Abstract

The Iberian Pyrite belt contains some of the most diverse and extreme acidic ecosystems. In order to study the biogeochemical processes supporting the biome under acidic and oxygen limiting conditions, a biofilm was sampled from an abandoned mine pithead. Physico-chemical conditions of the microenviroments ranged from microaerophilic (pH, Eh, and DO of 2.76, 508 mV and 16.9 µM, respectively) to anaerobic (pH, Eh, and DO of 2.35, 555 mV and 3.8 µM respectively). Fe and Al showed the highest concentrations (600 and 108 mg/L, respectively) followed by other trace metals, mainly Cu and Zn (14 and 15 mg/L). Analysis by SEM-EDS, XRD, XPS and Py-GC/MS-CSIA revealed that the SOx species present in the biofilm were originated from oxidative processes (δ 18 O and δ 34 S) and it was associated with Cu 0 . The copper interaction is interesting as it acts as cofactor for enzymes such as cytochrome oxidases or superoxide dismutases because of its ability to cycle between Cu 2+ and Cu + . One consideration is the accumulation of Cu +/2+ ions as it contributes to oxidative stress due its participation in Fenton-type reactions. Next generation microbial diversity analysis showed the coexistence of oxido-reductive microorganisms such as Alicyclobacillus sp. and Desulfosporosinus sp.. This special coexistence and data suggested novel strategies for ROSs (Radical Oxygen Species) and copper homeostasis.

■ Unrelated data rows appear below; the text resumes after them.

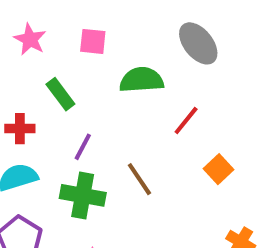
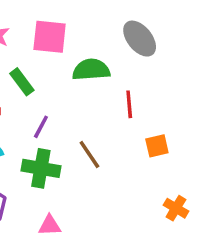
pink square: (93, 41) -> (50, 37), size x1.5
red line: (186, 120) -> (129, 104), turned -44
orange square: (219, 169) -> (157, 146), turned 30

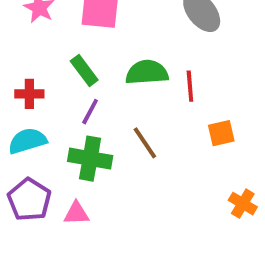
green semicircle: (91, 70) -> (147, 72), moved
green rectangle: (22, 82) -> (84, 70), moved
pink triangle: (50, 225) -> (76, 213), moved

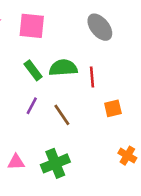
green rectangle: (84, 70) -> (33, 70), moved
purple line: (90, 112) -> (32, 106), moved
green cross: (90, 159) -> (55, 163), moved, turned -32

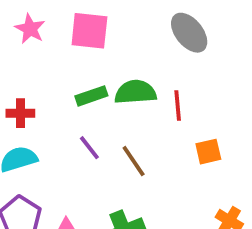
green rectangle: (33, 70) -> (91, 96), turned -72
purple line: (32, 106) -> (89, 148), turned -66

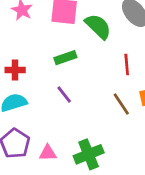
green semicircle: (135, 92) -> (98, 26), moved, turned 48
brown line: (134, 161) -> (121, 104), moved

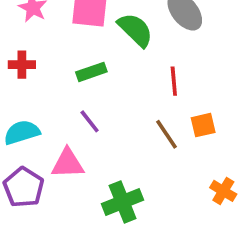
red cross: (15, 70) -> (22, 65), moved
pink triangle: (48, 153) -> (68, 164), moved, size x1.4

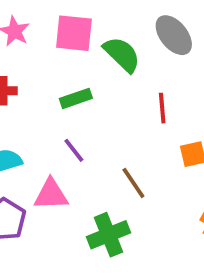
brown line: (166, 134) -> (133, 183), moved

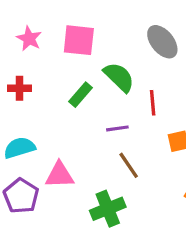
green semicircle: (122, 54) -> (119, 77), moved
green rectangle: (76, 98) -> (80, 95), turned -30
purple line: (74, 150) -> (117, 128), moved, turned -60

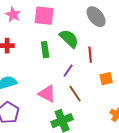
green rectangle: (80, 95) -> (45, 50), turned -49
purple line: (117, 128) -> (68, 71), turned -48
pink triangle: (60, 175) -> (47, 94), moved, turned 30

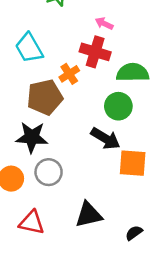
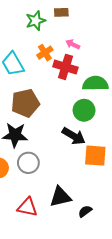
orange cross: (69, 74) -> (45, 53), moved
red triangle: (32, 223) -> (27, 207), moved
black semicircle: (134, 233) -> (85, 211), moved

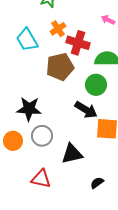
pink arrow: (73, 44) -> (108, 20), moved
brown pentagon: (25, 103) -> (60, 67), moved
black triangle: (60, 197) -> (72, 154), moved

Thus, the oxidation processes by Alicyclobacillus sp. generates ROSs that oxidize CuS precipitated by Desulfosporosinus sp. metabolism. This oxidation releases SOx and Cu 0 , which accumulate in the biofilm. This process could regulate the ROSs in the system and could allow the accumulation of Cu 0 as a neoformed mineral phase now possibly not toxic for the biofilm.